The most dangerous pitfall is related to precedence and length. Note, that a pattern that is defined before another pattern has a higher precedence. Also, if a pattern can match a longer chain of characters it wins. Thus, if there are for example two patterns
[A-Z]+ => TKN_IDENTIFIER(Lexeme);
"PRINT" => TKN_KEYWORD_PRINT;
then the keyword PRINT will never be matched. This is so, because [A-Z] matches also the character chain PRINT and has a higher precedence, because it is defined first. To illustrate the danger of ‘greedy matching’, i.e. the fact that length matters, let two patterns be defined as:
"Else" => TKN_KEYWORD_ELSE;
"Else\tAugenstein" => TKN_SWABIAN_LADY(Lexeme);
Now, the Else statement may be matched, but only if it is not followed by tabulator and Augenstein. On the first glance, this case does not seem to be very probable. Sometimes it may be necessary, though, to define delimiters to avoid such confusion. In the very large majority of cases ‘greedy matching’ is a convienient blessing. Imagine the problem with identifiers, i.e. any chain of alphabetic characters, and a keyword ‘for‘. If there was no greedy matching (longest match), then any variable starting with for could not propperly be detected, since the first three letters would result in the for-keyword token.
Another pitfall is related to character codes that the lexical analyser uses to indicate the buffer-limit. The values for those codes are chosen to be out of the range for sound regular expressions parsing human written text (0x0 for buffer-limit). If it is intended to parse binary files, and this value is supposed to occur in patterns, then its code need to be changed. Section <<sec-formal-command-line-options>> mentions how to specify the buffer limit code on the command line.

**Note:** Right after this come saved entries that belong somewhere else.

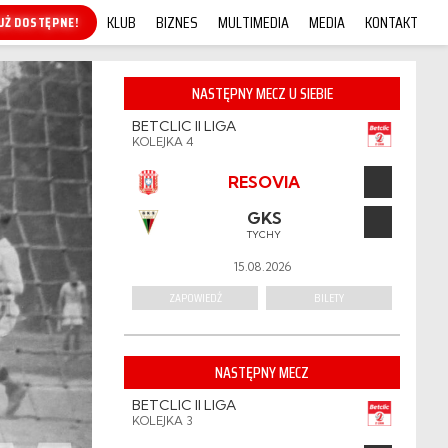
KLUB
BIZNES
MULTIMEDIA
MEDIA
KONTAKT
KUP ONLINE!
NASTĘPNY MECZ U SIEBIE
BETCLIC II LIGA
KOLEJKA 4
RESOVIA
GKS
TYCHY
15.08.2026
ZAPOWIEDŹ
BILETY
NASTĘPNY MECZ
BETCLIC II LIGA
KOLEJKA 3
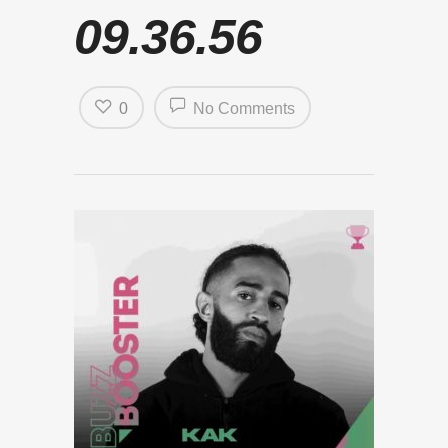
09.36.56
0
No Comments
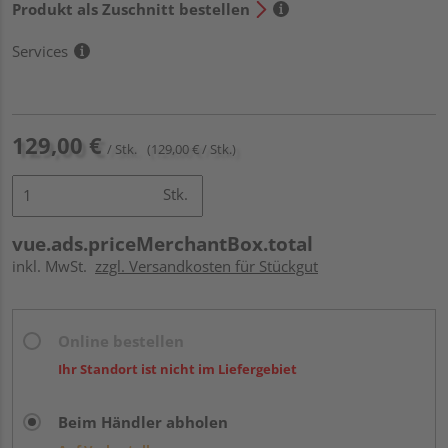
Produkt als Zuschnitt bestellen
Services
129,00 €
/ Stk.
(129,00 € / Stk.)
Stk.
vue.ads.priceMerchantBox.total
inkl. MwSt.
zzgl. Versandkosten für Stückgut
Online bestellen
Ihr Standort ist nicht im Liefergebiet
Beim Händler abholen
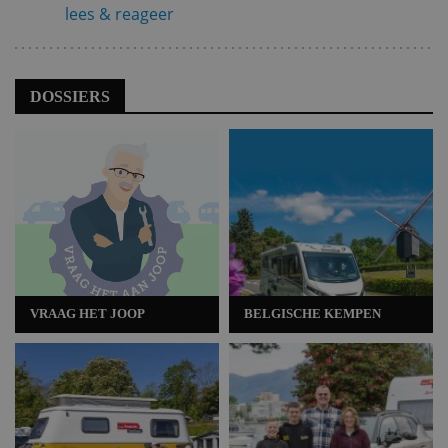
lees & reageer
DOSSIERS
VRAAG HET JOOP
BELGISCHE KEMPEN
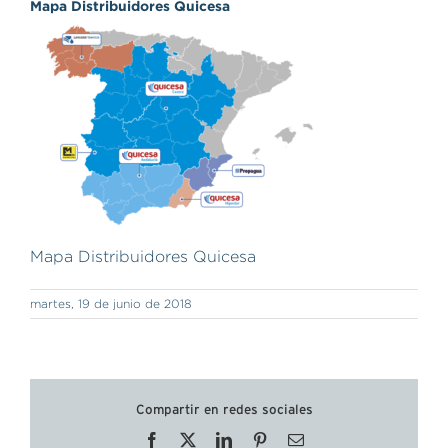
Mapa Distribuidores Quicesa
Mapa Distribuidores Quicesa
martes, 19 de junio de 2018
Compartir en redes sociales
Facebook
X
LinkedIn
Pinterest
Correo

One more pitfall to be mentioned is actually a plain user error. But, since it resulted once in a bug-report [1] it is mentioned at this place. The issue comes into play when patterns span regions, such as HTML-tags.
define {
...
P_XML <\/?[A-Za-z!][^>]*>
...
}
Now, when parsing some larger files or database a perturbing buffer overflow might occur. The reason for this might be a ‘<’ operator where it is not considered as a tag opener, as in the following text:
La funzione di probabilità è data da ove "k" e "r" sono interi non
negativi e "p" una probabilità (0<p<1) La funzione generatrice dei
momenti è: A confronto con le due ...
This occurence of the < in (0<p<1) opens the P_XML pattern and lets the analyzer search for the closing ‘>’. This might never occur. It is anyway inappropriate to consider this as an XML tag. Thus, patterns that span regions must be protected against unintentional region openers. One might use the ^, i.e. begin of line to restrict the possible matches, e.g.
define {
...
P_XML ^[ \t]*<\/?[A-Za-z!][^>]*>
...
}
might restrict the set of possible matches reasonably.
Footnotes
| [1] | See bug report 2272677. Thanks to Prof. G. Attardi for pinpointing this issue. |